Data records:
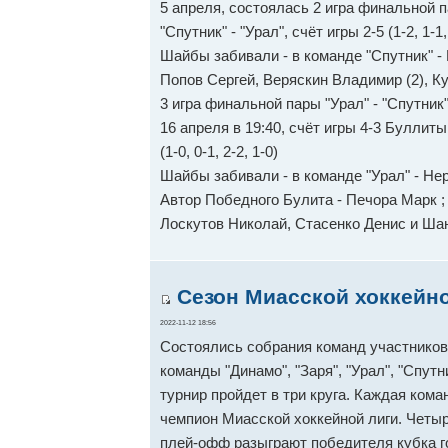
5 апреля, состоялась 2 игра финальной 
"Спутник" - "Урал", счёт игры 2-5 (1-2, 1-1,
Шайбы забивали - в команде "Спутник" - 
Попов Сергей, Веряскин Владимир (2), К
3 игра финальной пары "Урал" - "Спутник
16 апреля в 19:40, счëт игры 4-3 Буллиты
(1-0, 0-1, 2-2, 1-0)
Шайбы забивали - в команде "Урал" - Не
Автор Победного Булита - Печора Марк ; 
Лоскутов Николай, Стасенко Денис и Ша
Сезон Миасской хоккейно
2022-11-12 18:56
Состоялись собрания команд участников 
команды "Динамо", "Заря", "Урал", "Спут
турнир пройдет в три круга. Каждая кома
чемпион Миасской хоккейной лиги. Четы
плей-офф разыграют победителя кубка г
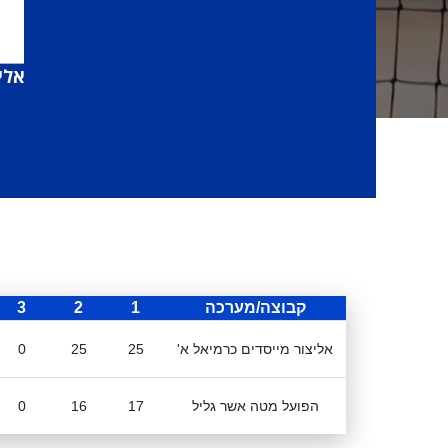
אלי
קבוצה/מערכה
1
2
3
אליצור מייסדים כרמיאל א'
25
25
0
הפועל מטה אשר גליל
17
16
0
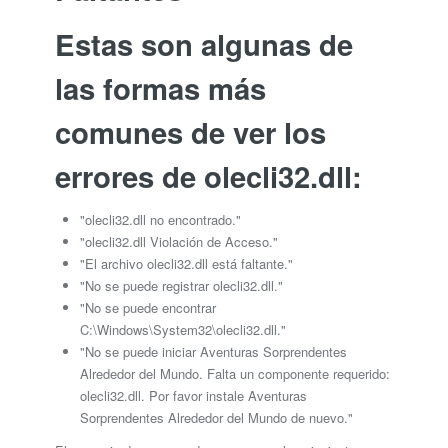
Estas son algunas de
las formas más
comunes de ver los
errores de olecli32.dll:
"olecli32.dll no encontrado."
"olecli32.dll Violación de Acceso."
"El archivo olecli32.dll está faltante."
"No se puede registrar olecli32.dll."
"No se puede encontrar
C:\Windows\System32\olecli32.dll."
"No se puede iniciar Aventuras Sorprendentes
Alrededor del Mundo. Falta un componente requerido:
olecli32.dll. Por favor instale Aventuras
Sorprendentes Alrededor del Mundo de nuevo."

Exercise details:
The data should be printed again unchanged; leave its pictures out.

Solution:
5 апреля, состоялась 2 игра финальной 
"Спутник" - "Урал", счёт игры 2-5 (1-2, 1-1,
Шайбы забивали - в команде "Спутник" - 
Попов Сергей, Веряскин Владимир (2), К
3 игра финальной пары "Урал" - "Спутник
16 апреля в 19:40, счëт игры 4-3 Буллиты
(1-0, 0-1, 2-2, 1-0)
Шайбы забивали - в команде "Урал" - Не
Автор Победного Булита - Печора Марк ; 
Лоскутов Николай, Стасенко Денис и Ша
Сезон Миасской хоккейно
2022-11-12 18:56
Состоялись собрания команд участников 
команды "Динамо", "Заря", "Урал", "Спут
турнир пройдет в три круга. Каждая кома
чемпион Миасской хоккейной лиги. Четы
плей-офф разыграют победителя кубка г
אלי
קבוצה/מערכה
1
2
3
אליצור מייסדים כרמיאל א'
25
25
0
הפועל מטה אשר גליל
17
16
0
Estas son algunas de
las formas más
comunes de ver los
errores de olecli32.dll:
"olecli32.dll no encontrado."
"olecli32.dll Violación de Acceso."
"El archivo olecli32.dll está faltante."
"No se puede registrar olecli32.dll."
"No se puede encontrar
C:\Windows\System32\olecli32.dll."
"No se puede iniciar Aventuras Sorprendentes
Alrededor del Mundo. Falta un componente requerido:
olecli32.dll. Por favor instale Aventuras
Sorprendentes Alrededor del Mundo de nuevo."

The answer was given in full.